Transcribed page contents:

☆ ☆ ☆

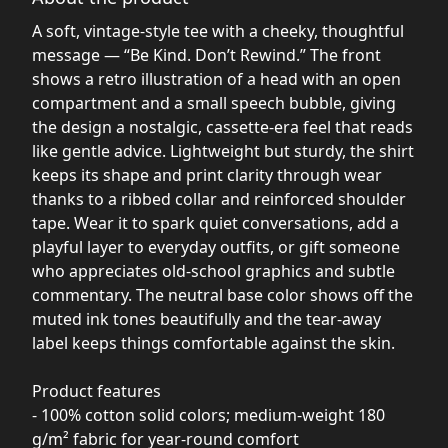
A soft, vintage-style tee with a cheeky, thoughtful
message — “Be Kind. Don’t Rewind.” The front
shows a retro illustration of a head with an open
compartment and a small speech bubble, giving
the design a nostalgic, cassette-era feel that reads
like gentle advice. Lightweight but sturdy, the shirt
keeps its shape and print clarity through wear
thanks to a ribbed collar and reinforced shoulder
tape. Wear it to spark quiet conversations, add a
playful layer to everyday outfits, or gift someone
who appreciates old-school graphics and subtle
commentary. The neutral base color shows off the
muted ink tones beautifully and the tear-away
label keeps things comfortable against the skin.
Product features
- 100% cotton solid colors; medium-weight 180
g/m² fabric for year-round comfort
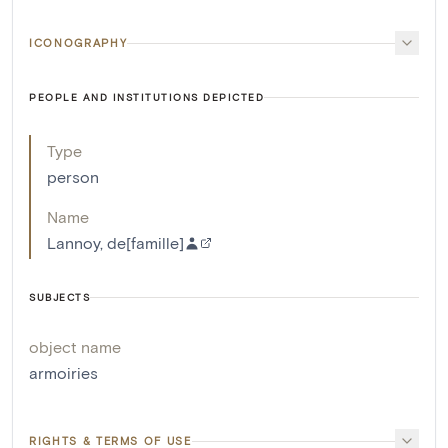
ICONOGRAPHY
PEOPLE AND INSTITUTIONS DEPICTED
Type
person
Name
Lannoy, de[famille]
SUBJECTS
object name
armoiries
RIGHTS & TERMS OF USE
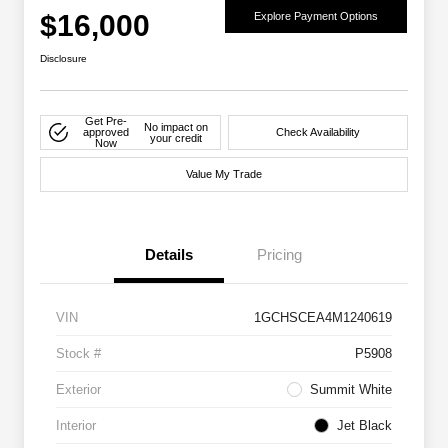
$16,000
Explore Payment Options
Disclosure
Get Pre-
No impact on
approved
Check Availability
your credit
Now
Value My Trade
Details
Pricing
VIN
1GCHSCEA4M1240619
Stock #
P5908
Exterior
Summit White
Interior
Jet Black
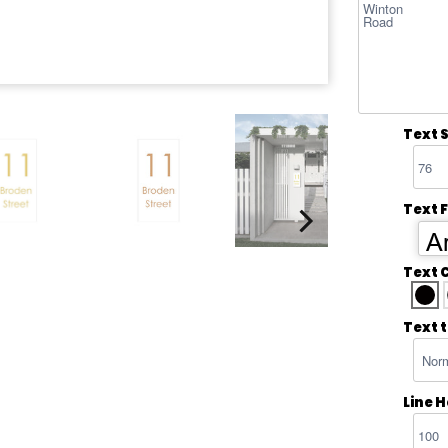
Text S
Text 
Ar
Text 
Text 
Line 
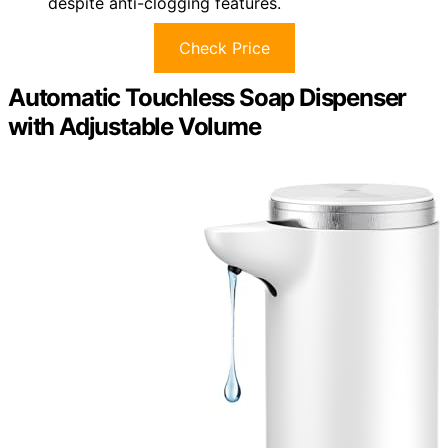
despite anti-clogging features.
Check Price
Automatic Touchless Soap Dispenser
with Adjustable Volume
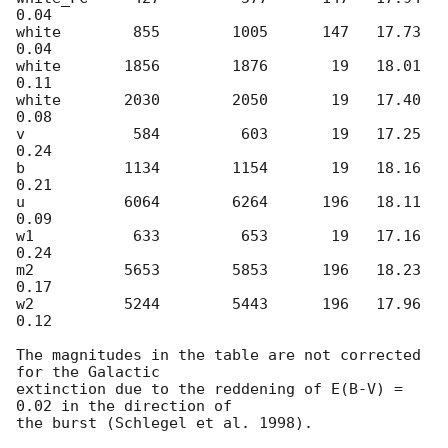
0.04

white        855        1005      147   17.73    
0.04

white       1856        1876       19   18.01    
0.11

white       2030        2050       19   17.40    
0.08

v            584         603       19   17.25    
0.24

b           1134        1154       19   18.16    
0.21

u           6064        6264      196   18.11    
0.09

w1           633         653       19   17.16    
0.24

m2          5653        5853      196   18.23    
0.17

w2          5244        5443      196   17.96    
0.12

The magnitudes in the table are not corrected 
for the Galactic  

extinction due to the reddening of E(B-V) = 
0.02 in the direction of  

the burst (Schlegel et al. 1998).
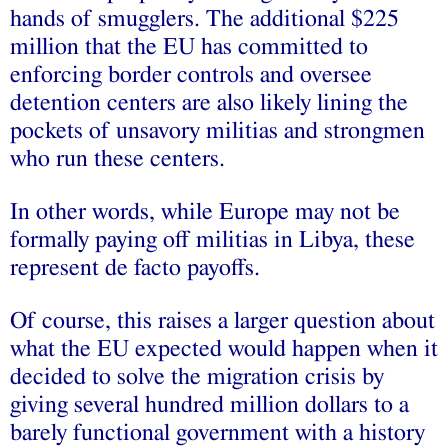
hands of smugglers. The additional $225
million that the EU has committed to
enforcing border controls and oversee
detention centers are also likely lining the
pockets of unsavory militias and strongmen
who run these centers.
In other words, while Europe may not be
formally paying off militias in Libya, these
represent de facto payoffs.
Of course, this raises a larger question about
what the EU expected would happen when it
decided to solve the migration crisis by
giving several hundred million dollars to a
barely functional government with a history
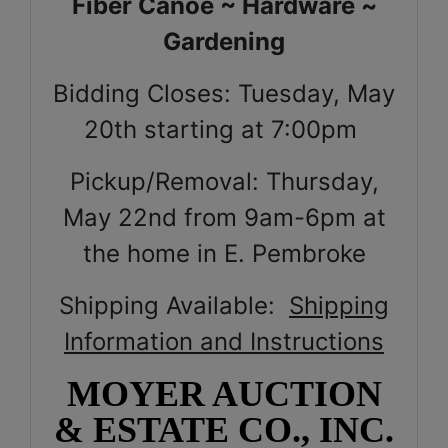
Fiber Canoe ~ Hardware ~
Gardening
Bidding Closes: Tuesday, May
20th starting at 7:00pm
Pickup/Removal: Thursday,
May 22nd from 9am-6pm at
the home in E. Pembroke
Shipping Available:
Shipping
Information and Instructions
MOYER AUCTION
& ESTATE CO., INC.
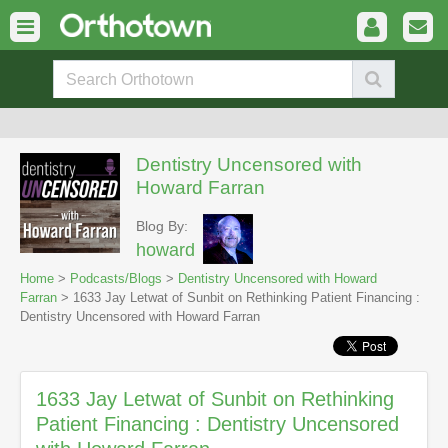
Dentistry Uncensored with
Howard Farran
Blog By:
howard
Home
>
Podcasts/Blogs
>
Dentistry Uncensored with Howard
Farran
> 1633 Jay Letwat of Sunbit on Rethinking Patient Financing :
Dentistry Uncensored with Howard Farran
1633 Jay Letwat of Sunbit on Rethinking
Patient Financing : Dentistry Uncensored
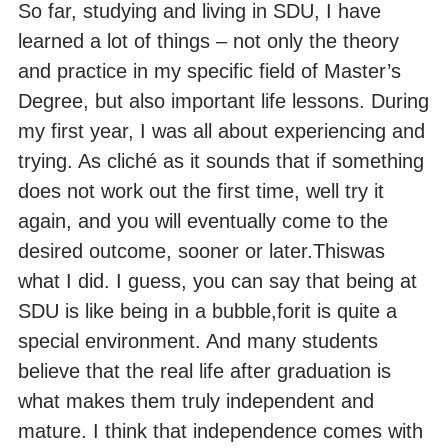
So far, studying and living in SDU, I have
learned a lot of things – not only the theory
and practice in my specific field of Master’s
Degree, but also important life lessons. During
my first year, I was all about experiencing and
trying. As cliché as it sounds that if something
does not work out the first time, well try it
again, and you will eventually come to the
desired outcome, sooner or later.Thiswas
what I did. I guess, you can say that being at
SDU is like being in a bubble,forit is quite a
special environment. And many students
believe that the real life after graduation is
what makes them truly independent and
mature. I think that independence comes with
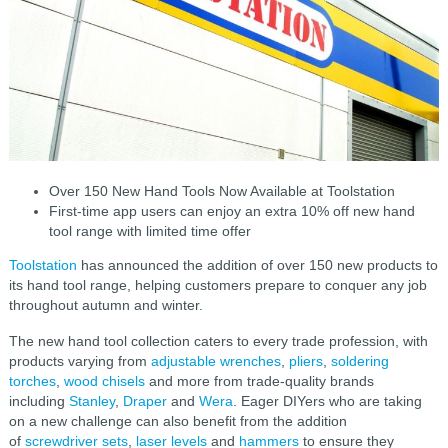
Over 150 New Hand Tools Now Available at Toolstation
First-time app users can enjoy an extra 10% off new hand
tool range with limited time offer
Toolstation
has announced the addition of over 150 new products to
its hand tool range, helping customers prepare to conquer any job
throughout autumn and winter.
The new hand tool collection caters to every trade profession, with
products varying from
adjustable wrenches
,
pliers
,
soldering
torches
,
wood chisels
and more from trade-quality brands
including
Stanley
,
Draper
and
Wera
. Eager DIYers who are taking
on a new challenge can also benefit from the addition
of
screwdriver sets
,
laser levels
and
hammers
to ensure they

☆ ☆ ☆

Work request —
The copy you produce must repeat all the entries exactly and contain no pictures.

Exercise answer —
A soft, vintage-style tee with a cheeky, thoughtful
message — “Be Kind. Don’t Rewind.” The front
shows a retro illustration of a head with an open
compartment and a small speech bubble, giving
the design a nostalgic, cassette-era feel that reads
like gentle advice. Lightweight but sturdy, the shirt
keeps its shape and print clarity through wear
thanks to a ribbed collar and reinforced shoulder
tape. Wear it to spark quiet conversations, add a
playful layer to everyday outfits, or gift someone
who appreciates old-school graphics and subtle
commentary. The neutral base color shows off the
muted ink tones beautifully and the tear-away
label keeps things comfortable against the skin.
Product features
- 100% cotton solid colors; medium-weight 180
g/m² fabric for year-round comfort
ICONOGRAPHY
PEOPLE AND INSTITUTIONS DEPICTED
Type
person
Name
Lannoy, de[famille]
SUBJECTS
object name
armoiries
RIGHTS & TERMS OF USE
$16,000
Explore Payment Options
Disclosure
Get Pre-
No impact on
approved
Check Availability
your credit
Now
Value My Trade
Details
Pricing
VIN
1GCHSCEA4M1240619
Stock #
P5908
Exterior
Summit White
Interior
Jet Black
Text S
Text 
Ar
Text 
Text 
Line 
despite anti-clogging features.
Check Price
Automatic Touchless Soap Dispenser
with Adjustable Volume
0.04

white        855        1005      147   17.73    
0.04

white       1856        1876       19   18.01    
0.11

white       2030        2050       19   17.40    
0.08

v            584         603       19   17.25    
0.24

b           1134        1154       19   18.16    
0.21

u           6064        6264      196   18.11    
0.09

w1           633         653       19   17.16    
0.24

m2          5653        5853      196   18.23    
0.17

w2          5244        5443      196   17.96    
0.12

The magnitudes in the table are not corrected 
for the Galactic  

extinction due to the reddening of E(B-V) = 
0.02 in the direction of  

the burst (Schlegel et al. 1998).
hands of smugglers. The additional $225
million that the EU has committed to
enforcing border controls and oversee
detention centers are also likely lining the
pockets of unsavory militias and strongmen
who run these centers.
In other words, while Europe may not be
formally paying off militias in Libya, these
represent de facto payoffs.
Of course, this raises a larger question about
what the EU expected would happen when it
decided to solve the migration crisis by
giving several hundred million dollars to a
barely functional government with a history
Fiber Canoe ~ Hardware ~
Gardening
Bidding Closes: Tuesday, May
20th starting at 7:00pm
Pickup/Removal: Thursday,
May 22nd from 9am-6pm at
the home in E. Pembroke
Shipping Available:
Shipping
Information and Instructions
MOYER AUCTION
& ESTATE CO., INC.
Dentistry Uncensored with
Howard Farran
Blog By:
howard
Home
>
Podcasts/Blogs
>
Dentistry Uncensored with Howard
Farran
> 1633 Jay Letwat of Sunbit on Rethinking Patient Financing :
Dentistry Uncensored with Howard Farran
1633 Jay Letwat of Sunbit on Rethinking
Patient Financing : Dentistry Uncensored
So far, studying and living in SDU, I have
learned a lot of things – not only the theory
and practice in my specific field of Master’s
Degree, but also important life lessons. During
my first year, I was all about experiencing and
trying. As cliché as it sounds that if something
does not work out the first time, well try it
again, and you will eventually come to the
desired outcome, sooner or later.Thiswas
what I did. I guess, you can say that being at
SDU is like being in a bubble,forit is quite a
special environment. And many students
believe that the real life after graduation is
what makes them truly independent and
mature. I think that independence comes with
Over 150 New Hand Tools Now Available at Toolstation
First-time app users can enjoy an extra 10% off new hand
tool range with limited time offer
Toolstation
has announced the addition of over 150 new products to
its hand tool range, helping customers prepare to conquer any job
throughout autumn and winter.
The new hand tool collection caters to every trade profession, with
products varying from
adjustable wrenches
,
pliers
,
soldering
torches
,
wood chisels
and more from trade-quality brands
including
Stanley
,
Draper
and
Wera
. Eager DIYers who are taking
on a new challenge can also benefit from the addition
of
screwdriver sets
,
laser levels
and
hammers
to ensure they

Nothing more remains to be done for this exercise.